- [DESCRIPTION OF THE TASK] Nothing but the text of the records belongs in your answer: repeat all of it exactly and leave out the images.

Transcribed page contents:
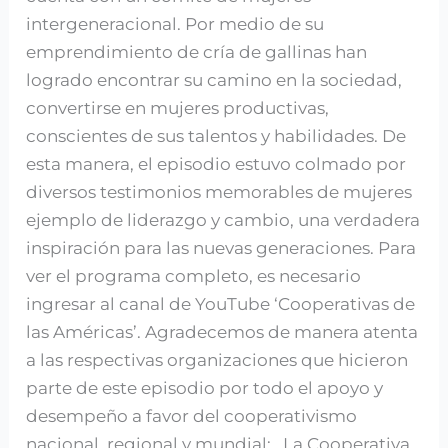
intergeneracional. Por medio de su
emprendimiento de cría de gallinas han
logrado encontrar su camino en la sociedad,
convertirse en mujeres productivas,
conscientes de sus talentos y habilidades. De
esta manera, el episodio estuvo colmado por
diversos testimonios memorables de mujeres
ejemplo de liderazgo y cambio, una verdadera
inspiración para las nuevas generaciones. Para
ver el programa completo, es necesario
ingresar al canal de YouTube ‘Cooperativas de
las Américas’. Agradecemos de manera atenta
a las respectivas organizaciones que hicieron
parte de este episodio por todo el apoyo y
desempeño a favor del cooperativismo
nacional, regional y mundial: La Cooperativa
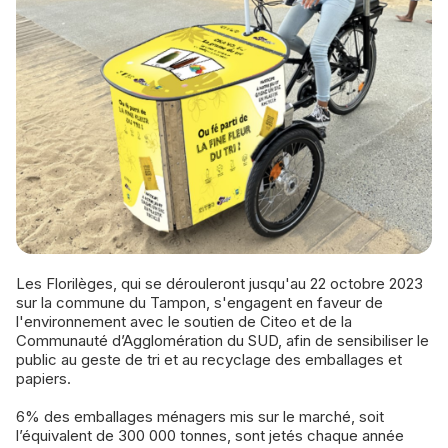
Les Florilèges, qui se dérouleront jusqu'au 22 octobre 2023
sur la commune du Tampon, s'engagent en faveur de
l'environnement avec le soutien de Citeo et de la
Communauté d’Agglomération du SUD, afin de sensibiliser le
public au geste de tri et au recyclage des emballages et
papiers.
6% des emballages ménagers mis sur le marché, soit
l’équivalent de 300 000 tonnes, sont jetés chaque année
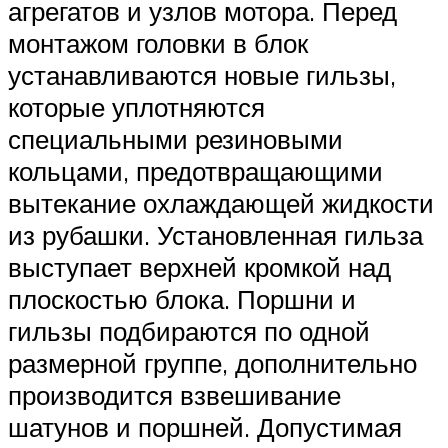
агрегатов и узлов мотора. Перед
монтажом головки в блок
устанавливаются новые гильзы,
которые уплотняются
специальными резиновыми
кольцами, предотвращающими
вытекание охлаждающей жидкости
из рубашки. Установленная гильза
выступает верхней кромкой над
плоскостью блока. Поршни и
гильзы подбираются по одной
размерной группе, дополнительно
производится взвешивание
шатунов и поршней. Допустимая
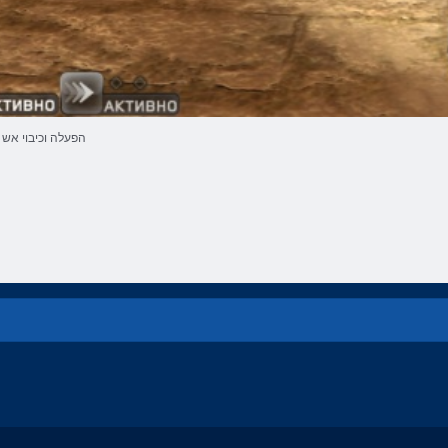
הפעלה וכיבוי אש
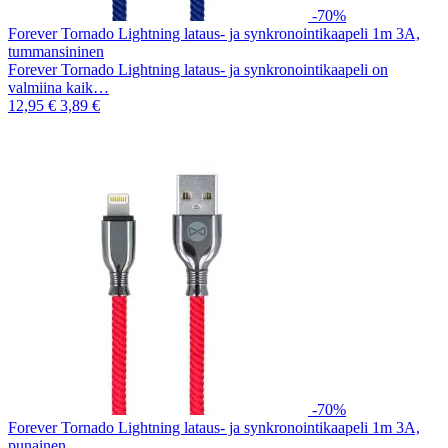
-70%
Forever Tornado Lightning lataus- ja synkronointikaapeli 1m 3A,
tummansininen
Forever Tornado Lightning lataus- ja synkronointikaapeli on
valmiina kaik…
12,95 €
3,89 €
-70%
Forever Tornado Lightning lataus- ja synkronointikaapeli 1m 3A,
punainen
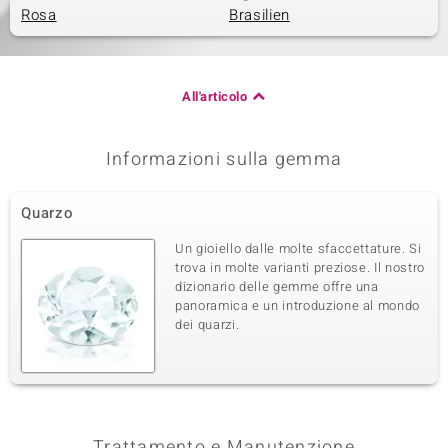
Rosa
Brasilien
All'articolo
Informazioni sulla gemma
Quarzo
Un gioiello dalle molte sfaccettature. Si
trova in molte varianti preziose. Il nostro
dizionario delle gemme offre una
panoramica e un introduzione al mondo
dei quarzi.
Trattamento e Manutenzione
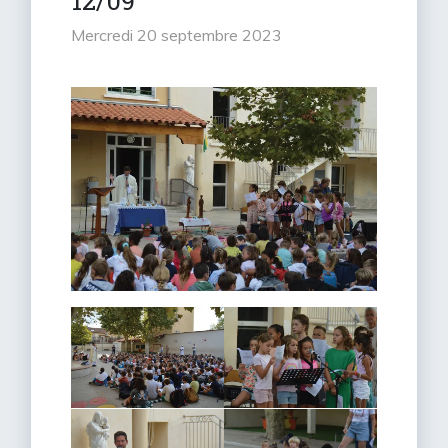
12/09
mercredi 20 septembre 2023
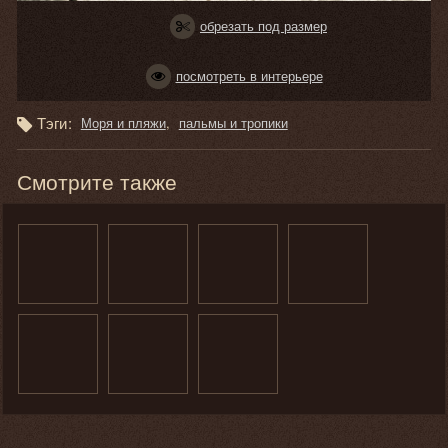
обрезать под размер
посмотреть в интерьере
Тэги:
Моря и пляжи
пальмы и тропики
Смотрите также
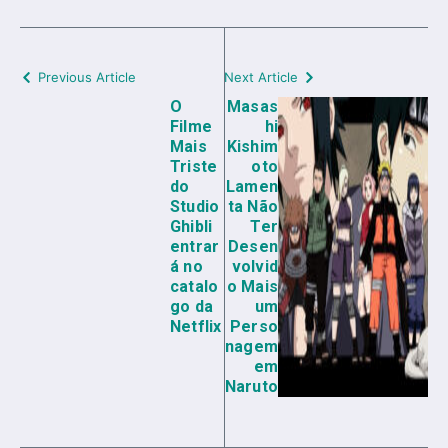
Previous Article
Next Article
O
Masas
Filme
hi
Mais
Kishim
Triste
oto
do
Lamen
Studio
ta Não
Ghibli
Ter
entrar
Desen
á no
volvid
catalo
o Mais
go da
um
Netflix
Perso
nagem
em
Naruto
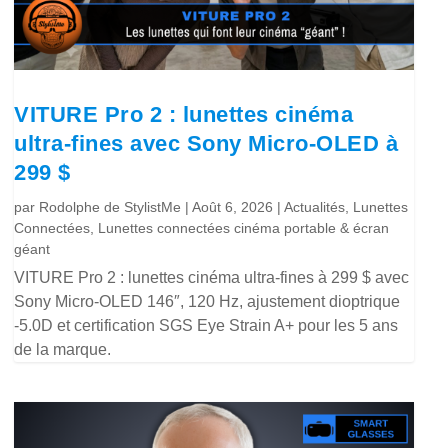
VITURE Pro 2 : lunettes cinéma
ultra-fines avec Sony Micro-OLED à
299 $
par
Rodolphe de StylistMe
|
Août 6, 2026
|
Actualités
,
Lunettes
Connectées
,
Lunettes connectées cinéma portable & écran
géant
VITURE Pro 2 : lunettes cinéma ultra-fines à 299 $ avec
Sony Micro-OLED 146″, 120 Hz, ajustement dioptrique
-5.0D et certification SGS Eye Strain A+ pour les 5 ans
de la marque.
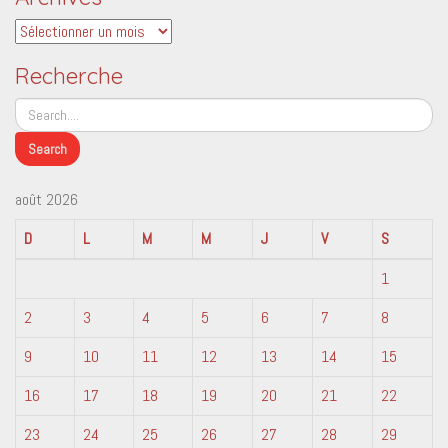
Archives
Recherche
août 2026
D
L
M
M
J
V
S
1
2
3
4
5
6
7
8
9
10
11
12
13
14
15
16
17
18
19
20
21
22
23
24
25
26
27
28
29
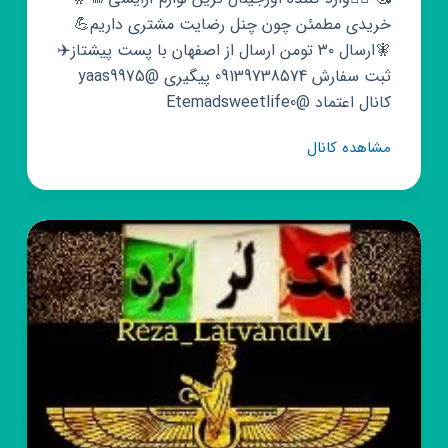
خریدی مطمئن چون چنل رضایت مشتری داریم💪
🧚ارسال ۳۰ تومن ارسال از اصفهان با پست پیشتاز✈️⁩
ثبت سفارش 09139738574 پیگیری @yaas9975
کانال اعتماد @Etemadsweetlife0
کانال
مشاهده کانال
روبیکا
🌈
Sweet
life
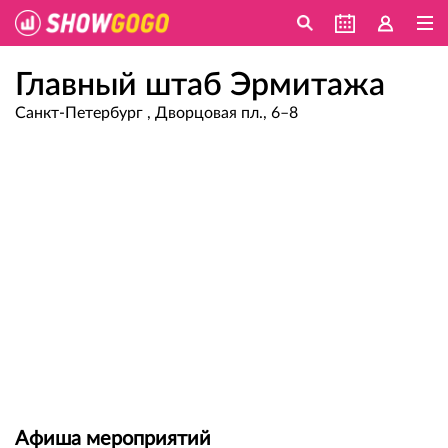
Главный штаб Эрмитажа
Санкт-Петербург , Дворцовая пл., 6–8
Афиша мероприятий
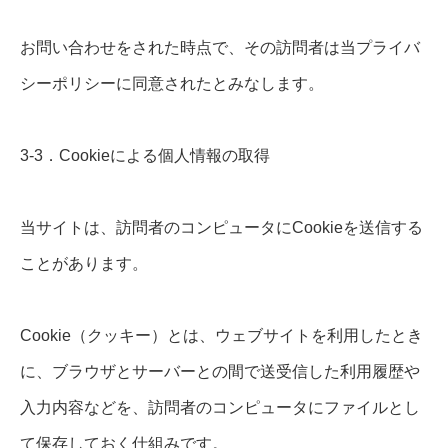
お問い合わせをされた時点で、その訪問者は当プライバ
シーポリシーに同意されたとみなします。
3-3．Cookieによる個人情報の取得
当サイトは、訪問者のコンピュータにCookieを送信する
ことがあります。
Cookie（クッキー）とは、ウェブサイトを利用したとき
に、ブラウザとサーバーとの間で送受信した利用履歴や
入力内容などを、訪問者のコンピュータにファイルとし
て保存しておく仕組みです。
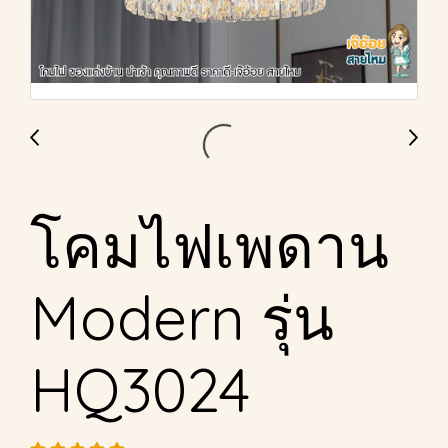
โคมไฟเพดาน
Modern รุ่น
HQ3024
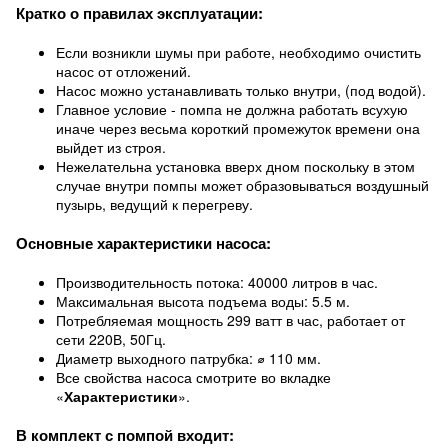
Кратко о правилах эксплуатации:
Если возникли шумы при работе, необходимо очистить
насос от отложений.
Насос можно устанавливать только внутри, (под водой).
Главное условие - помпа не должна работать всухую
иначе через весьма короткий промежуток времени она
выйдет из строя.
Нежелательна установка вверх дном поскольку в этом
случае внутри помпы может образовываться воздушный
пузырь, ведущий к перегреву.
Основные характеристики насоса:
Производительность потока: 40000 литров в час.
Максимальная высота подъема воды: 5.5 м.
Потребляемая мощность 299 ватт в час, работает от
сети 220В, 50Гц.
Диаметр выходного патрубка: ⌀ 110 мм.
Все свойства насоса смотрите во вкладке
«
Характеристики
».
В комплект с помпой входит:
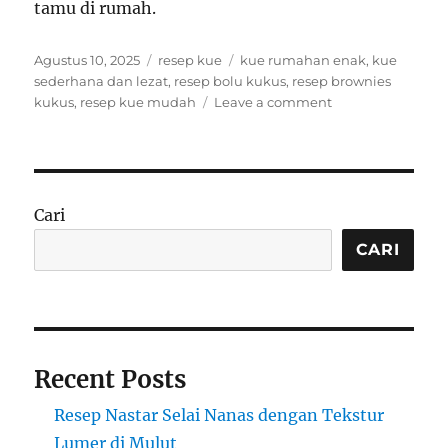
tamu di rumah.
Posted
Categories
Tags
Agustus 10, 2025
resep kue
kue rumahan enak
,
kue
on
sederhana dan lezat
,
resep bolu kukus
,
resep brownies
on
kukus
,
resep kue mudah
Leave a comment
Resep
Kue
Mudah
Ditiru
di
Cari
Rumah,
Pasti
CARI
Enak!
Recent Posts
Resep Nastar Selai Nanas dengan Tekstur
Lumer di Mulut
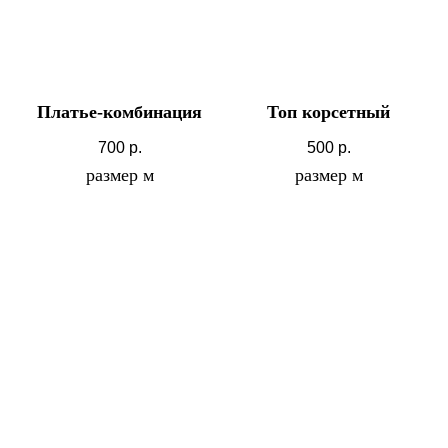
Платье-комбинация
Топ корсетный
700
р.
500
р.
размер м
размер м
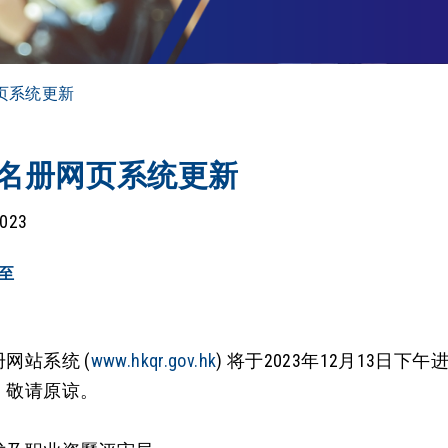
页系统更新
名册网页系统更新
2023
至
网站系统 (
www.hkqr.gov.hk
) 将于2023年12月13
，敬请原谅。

- [OUTPUT OF THE EXERCISE]
intergeneracional. Por medio de su
emprendimiento de cría de gallinas han
logrado encontrar su camino en la sociedad,
convertirse en mujeres productivas,
conscientes de sus talentos y habilidades. De
esta manera, el episodio estuvo colmado por
diversos testimonios memorables de mujeres
ejemplo de liderazgo y cambio, una verdadera
inspiración para las nuevas generaciones. Para
ver el programa completo, es necesario
ingresar al canal de YouTube ‘Cooperativas de
las Américas’. Agradecemos de manera atenta
a las respectivas organizaciones que hicieron
parte de este episodio por todo el apoyo y
desempeño a favor del cooperativismo
nacional, regional y mundial: La Cooperativa
Les Florilèges, qui se dérouleront jusqu'au 22 octobre 2023
sur la commune du Tampon, s'engagent en faveur de
l'environnement avec le soutien de Citeo et de la
Communauté d’Agglomération du SUD, afin de sensibiliser le
public au geste de tri et au recyclage des emballages et
papiers.
6% des emballages ménagers mis sur le marché, soit
l’équivalent de 300 000 tonnes, sont jetés chaque année
агрегатов и узлов мотора. Перед
монтажом головки в блок
устанавливаются новые гильзы,
которые уплотняются
специальными резиновыми
кольцами, предотвращающими
вытекание охлаждающей жидкости
из рубашки. Установленная гильза
выступает верхней кромкой над
плоскостью блока. Поршни и
гильзы подбираются по одной
размерной группе, дополнительно
производится взвешивание
шатунов и поршней. Допустимая
הפעלה וכיבוי אש
-70%
Forever Tornado Lightning lataus- ja synkronointikaapeli 1m 3A,
tummansininen
Forever Tornado Lightning lataus- ja synkronointikaapeli on
valmiina kaik…
12,95 €
3,89 €
-70%
Forever Tornado Lightning lataus- ja synkronointikaapeli 1m 3A,
punainen
Rosa
Brasilien
All'articolo
Informazioni sulla gemma
Quarzo
Un gioiello dalle molte sfaccettature. Si
trova in molte varianti preziose. Il nostro
dizionario delle gemme offre una
panoramica e un introduzione al mondo
dei quarzi.
Trattamento e Manutenzione
12/09
mercredi 20 septembre 2023
обрезать под размер
посмотреть в интерьере
Тэги:
Моря и пляжи
пальмы и тропики
Смотрите также
Previous Article
Next Article
O
Masas
Filme
hi
Mais
Kishim
Triste
oto
do
Lamen
Studio
ta Não
Ghibli
Ter
entrar
Desen
á no
volvid
catalo
o Mais
go da
um
Netflix
Perso
nagem
em
Naruto
VITURE Pro 2 : lunettes cinéma
ultra-fines avec Sony Micro-OLED à
299 $
par
Rodolphe de StylistMe
|
Août 6, 2026
|
Actualités
,
Lunettes
Connectées
,
Lunettes connectées cinéma portable & écran
géant
VITURE Pro 2 : lunettes cinéma ultra-fines à 299 $ avec
Sony Micro-OLED 146″, 120 Hz, ajustement dioptrique
-5.0D et certification SGS Eye Strain A+ pour les 5 ans
de la marque.
Archives
Recherche
août 2026
D
L
M
M
J
V
S
1
2
3
4
5
6
7
8
9
10
11
12
13
14
15
16
17
18
19
20
21
22
23
24
25
26
27
28
29
خریدی مطمئن چون چنل رضایت مشتری داریم💪
🧚ارسال ۳۰ تومن ارسال از اصفهان با پست پیشتاز✈️⁩
ثبت سفارش 09139738574 پیگیری @yaas9975
کانال اعتماد @Etemadsweetlife0
کانال
مشاهده کانال
روبیکا
🌈
Sweet
life
Главный штаб Эрмитажа
Санкт-Петербург , Дворцовая пл., 6–8
Афиша мероприятий
お問い合わせをされた時点で、その訪問者は当プライバ
シーポリシーに同意されたとみなします。
3-3．Cookieによる個人情報の取得
当サイトは、訪問者のコンピュータにCookieを送信する
ことがあります。
Cookie（クッキー）とは、ウェブサイトを利用したとき
に、ブラウザとサーバーとの間で送受信した利用履歴や
入力内容などを、訪問者のコンピュータにファイルとし
て保存しておく仕組みです。
โคมไฟเพดาน
Modern รุ่น
HQ3024
Кратко о правилах эксплуатации:
Если возникли шумы при работе, необходимо очистить
насос от отложений.
Насос можно устанавливать только внутри, (под водой).
Главное условие - помпа не должна работать всухую
иначе через весьма короткий промежуток времени она
выйдет из строя.
Нежелательна установка вверх дном поскольку в этом
случае внутри помпы может образовываться воздушный
пузырь, ведущий к перегреву.
Основные характеристики насоса:
Производительность потока: 40000 литров в час.
Максимальная высота подъема воды: 5.5 м.
Потребляемая мощность 299 ватт в час, работает от
сети 220В, 50Гц.
Диаметр выходного патрубка: ⌀ 110 мм.
Все свойства насоса смотрите во вкладке
«
Характеристики
».
В комплект с помпой входит:
tamu di rumah.
Posted
Categories
Tags
Agustus 10, 2025
resep kue
kue rumahan enak
,
kue
on
sederhana dan lezat
,
resep bolu kukus
,
resep brownies
on
kukus
,
resep kue mudah
Leave a comment
Resep
Kue
Mudah
Ditiru
di
Cari
Rumah,
Pasti
CARI
Enak!
Recent Posts
Resep Nastar Selai Nanas dengan Tekstur
Lumer di Mulut
Платье-комбинация
Топ корсетный
700
р.
500
р.
размер м
размер м
页系统更新
名册网页系统更新
2023
至
网站系统 (
www.hkqr.gov.hk
) 将于2023年12月13
，敬请原谅。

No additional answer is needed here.